I’ve been speaking a lot lately about the importance of IT governance, especially as it relates to driving cloud (public, private, hybrid) adoption in the enterprise. Although IT governance is critical to the success of having a flexible and agile enterprise, having an overarching enterprise architecture to show how all the components of the enterprise are related and to guide the decisions that affect IT is just as important.

The essence of an enterprise architecture is that it lays out how information and IT enable the realization of the enterprise strategy, and it provides a framework for supporting and automating business processes using IT capabilities. Together with the IT strategic planning process, an enterprise architecture helps align IT initiatives more effectively with strategic business imperatives. It identifies both the current state of the enterprise and the future desired state, and it enables business and IT managers, including the governance team, to see how the enterprise can transform itself in stages from the current state to the envisioned future state.

I’ve seen some clients approach enterprise architecture as something that is done and then “set and forget”; big mistake. An enterprise architecture is not simply a static document. It is a dynamic, disciplined, ongoing process. Its central focus is on evolving the key operational processes of the enterprise (the enterprise business architecture) and the information systems that support them (the enterprise IT architecture).

By describing the essential, overall design of these architectures as a holistic “system of systems” and by providing the context, guidance, and discipline for the development of the more detailed, system- and service-specific architectures, an enterprise architecture provides a way to translate between business needs and IT capabilities. It shows how the business needs are to be met by the enterprise’s information systems and the information services they provide, thereby creating a bridge that ensures alignment of business and IT.

Taking a holistic architectural view of the enterprise helps strike an effective balance across all business and IT imperatives, with a particular emphasis on agility. It helps planners see how the enterprise currently works, and how it could and should work in the future.
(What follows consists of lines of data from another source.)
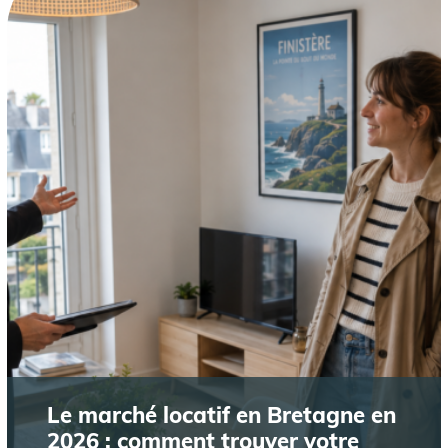
Le marché locatif en Bretagne en
2026 : comment trouver votre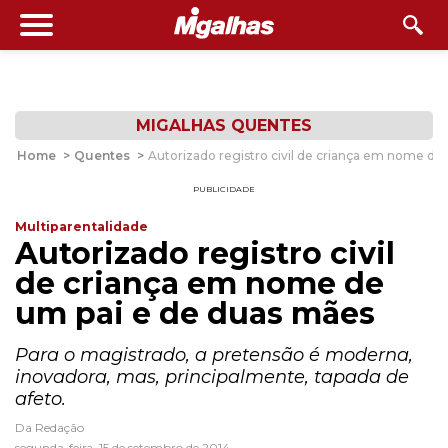
MIGALHAS QUENTES
Home
>
Quentes
>
Autorizado registro civil de criança em nome de
PUBLICIDADE
Multiparentalidade
Autorizado registro civil
de criança em nome de
um pai e de duas mães
Para o magistrado, a pretensão é moderna,
inovadora, mas, principalmente, tapada de
afeto.
Da Redação
segunda-feira, 15 de setembro de 2014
  • The strategy provides the overall direction (vision, goals/objectives, and measures) for the enterprise and IT capability, while the architecture describes the operational and information systems as they are, and as they should be to realize the strategy.
  • The IT investment planning aspect of strategic planning (often referred to as “project portfolio management”) uses the architecture to identify initiatives with high strategic value and acceptable risk and adds them to a committed plan of record.
  • Your program management office then drives execution of the initiatives in the plan of record, with reviews against the architecture at appropriate points in the initiatives’ lifecycles.

As long as I can remember, enterprise architecture has been promoted as a key tool in bridging the gap between business and IT. But even within the last few years, the practice of enterprise architecture has failed to deliver on a lot of the hype, causing many to lose interest. Several factors have combined to once again bring enterprise architecture to the forefront:

  • The discipline of enterprise architecture has matured, learning from past mistakes of over-reaching, not paying enough attention to benefits vs. costs, and focusing too much on IT considerations.
  • The costs to operate and maintain information systems have continued to grow, providing a large payback for architecture-led efforts to rationalize processes and consolidate systems.
  • Architecture methods and tools have advanced significantly, including improvements in modeling of business strategies, processes, and metrics, and relating them to IT capabilities.
  • Many partial models and other architectural elements are widely available, greatly lowering costs and significantly improving the ability to provide automated, flexible, real-time linkages between enterprises.

To wrap this up, when properly envisioned and implemented, an enterprise architecture is a fundamental tool that anticipates future needs and enables you to implement change rapidly in response to changing business priorities. It enables your IT organization to respond rapidly to changes in business strategy, processes, and environment. It enables your business units to realize their critical business goals and strategies by providing a framework that supports all the processes, information, and IT systems that those goals and strategies require.